UNBINDING THE POTENTIAL OF LARGE LANGUAGE MODELS IN GENERATIVE AI

Authors

  • Rajesh Kamisetty S and P Global, USA. Author

Keywords:

Large Language Models, Generative AI, Natural Language Processing, GPT-3, BERT, Transformer Architectures

Abstract

LLMs, or large language models, have created new opportunities for natural language processing and conversation production, transforming the area of Generative Artificial Intelligence (AI). This study explores LLMs' capabilities, obstacles, and innovative possibilities related to Generative AI applications, demonstrating their revolutionary influence. We explore how major developments in LLM technologies, including Transformer, BERT, and GPT-3 architectures, have transformed text production, conversation quality, and context-aware answers. We examine maximizing performance and boosting output variety while fine-tuning pre-trained LLMs for generative tasks. Additionally, this paper explores the moral issues related to the use of LLMs in generative AI, stressing the significance of equity, openness, and prejudice reduction.
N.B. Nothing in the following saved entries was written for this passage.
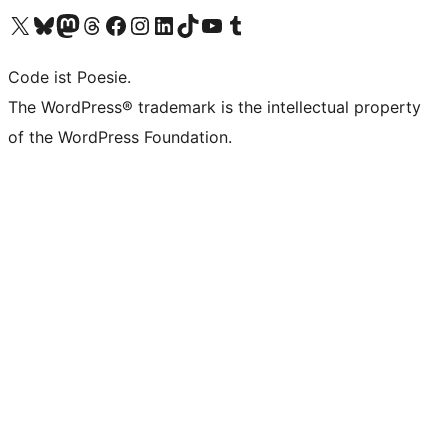
Das X-Konto (früher Twitter) von WordPress.org besuchen
Das Bluesky-Konto von WordPress.org besuchen
Das Mastodon-Konto von WordPress.org besuchen
Das Threads-Konto von WordPress.org besuchen
Die Facebook-Seite von WordPress.org besuchen
Das Instagram-Konto von WordPress.org besuchen
Das LinkedIn-Konto von WordPress.org besuchen
Das TikTok-Konto von WordPress.org besuchen
Den YouTube-Kanal von WordPress.org besuchen
Das Tumblr-Konto von WordPress.org besuchen
Code ist Poesie.
The WordPress® trademark is the intellectual property
of the WordPress Foundation.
We demonstrate the many uses of LLMs in improving tailored replies, intelligent conversation systems, and natural language interactions by providing case studies and real-world examples. By highlighting the unrealized potential of large language models to advance the field of generative artificial intelligence, this research hopes to set the stage for next developments and breakthroughs in conversational technology.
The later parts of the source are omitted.